Sambruk Webinar / AI Employees / 1 June 2026

AI Employees

What 100 Virtual Workers Taught Us About the Future of Work

Joseph Benguira / Founder & CTO, Elestio / Founder, GetATeam

Sambruk Webinar / 1 June 2026 / Stockholm

1/19

Who We Are

A global team with European roots

We run a global team, with roots in Europe — EU-resident workloads since day one.

Built for organisations that care where their data lives and who owns the stack underneath.

Not selling you anything today. Sharing what 12 months in production looks like.

The Elestio → GetATeam link matters for this room: we own the full infrastructure stack underneath the AI employees. No mystery cloud. No shared tenancy. Sovereign-deployable.

Elestio

Founded 2022 · Dublin

Managed open-source DevOps platform. 400+ open-source apps deployed on dedicated VMs (not shared Kubernetes) for thousands of customers across EU, US, Asia.

GetATeam

Founded September 2025

Platform to build, run, and monitor AI employees.
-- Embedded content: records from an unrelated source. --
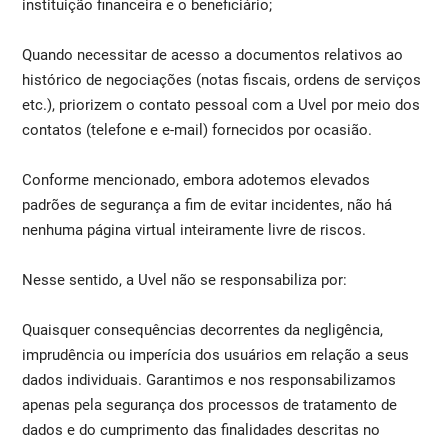
instituição financeira e o beneficiário;
Quando necessitar de acesso a documentos relativos ao
histórico de negociações (notas fiscais, ordens de serviços
etc.), priorizem o contato pessoal com a Uvel por meio dos
contatos (telefone e e-mail) fornecidos por ocasião.
Conforme mencionado, embora adotemos elevados
padrões de segurança a fim de evitar incidentes, não há
nenhuma página virtual inteiramente livre de riscos.
Nesse sentido, a Uvel não se responsabiliza por:
Quaisquer consequências decorrentes da negligência,
imprudência ou imperícia dos usuários em relação a seus
dados individuais. Garantimos e nos responsabilizamos
apenas pela segurança dos processos de tratamento de
dados e do cumprimento das finalidades descritas no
Sits on Elestio infrastructure which is why we can promise self-hosted, EU-resident, dedicated VMs out of the box.

2/19

What "In Production" Actually Means

May 2026 · our own workforce running on GetATeam

97

AI Employees Running

Deployed inside our company

23

Human Operators

Working alongside them

40.76B

Tokens Processed

May 2026 · 17,048 prompts · 145,921 messages

97.3%

Cache Hit Ratio

The economics moat

What these numbers mean

9,395 hours of cumulative agent runtime in May — the equivalent of ~13 employees working 24/7 in parallel, on a base of 23 humans.
Each human operator effectively runs ~5 AI employees in parallel, all day, every day.
Average per employee: ~420 million tokens / month · ~14 million / day.
Every new employee ships with Web-publish + Task-scheduler mandatory by default — automation isn't an upgrade tier, it's the floor.
Counting customer-deployed agents on top of our internal workforce, we are well past 150 AI employees in production.

3/19

Definitions Matter / The Market Calls Everything an "Agent"
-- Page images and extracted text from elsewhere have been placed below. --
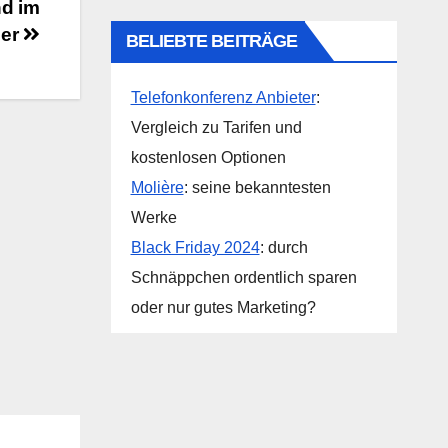
nd im
er
BELIEBTE BEITRÄGE
Telefonkonferenz Anbieter
:
Vergleich zu Tarifen und
kostenlosen Optionen
Molière
: seine bekanntesten
Werke
Black Friday 2024
: durch
Schnäppchen ordentlich sparen
oder nur gutes Marketing?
	Chatbot	Copilot	Agent (one-shot)	AI Employee
Memory across sessions	No	No	No	Yes / Persistent
Initiates work on its own	No	No	No	Yes / Scheduled + reactive
Communication channels	1 / chat	1 / IDE	1 / API	Email, Slack, Teams, phone, chat
Skills	Fixed	Plugin-based	Static toolset	Self-programming / writes its own
Identity	None	None	None	Name, email, phone, signature

One-line version: a chatbot answers. A copilot suggests. An agent runs a task once. An employee shows up Monday morning and works the inbox.

4/19

Who Actually Uses AI Employees Inside a Company

Pareto distribution · May 2026 · token usage per human operator

56.6%

Top 3 Users

of all token usage

~75%

Top 5 Users

classic power-law tail

#4

Founder (Me)

not the #1 user

Lesson: AI employees do not get adopted uniformly. The early heavy users are the people whose workflows were already broken / overloaded (sales ops, support triage, content production). The rest of the organisation watches for 2–3 months, then catches up.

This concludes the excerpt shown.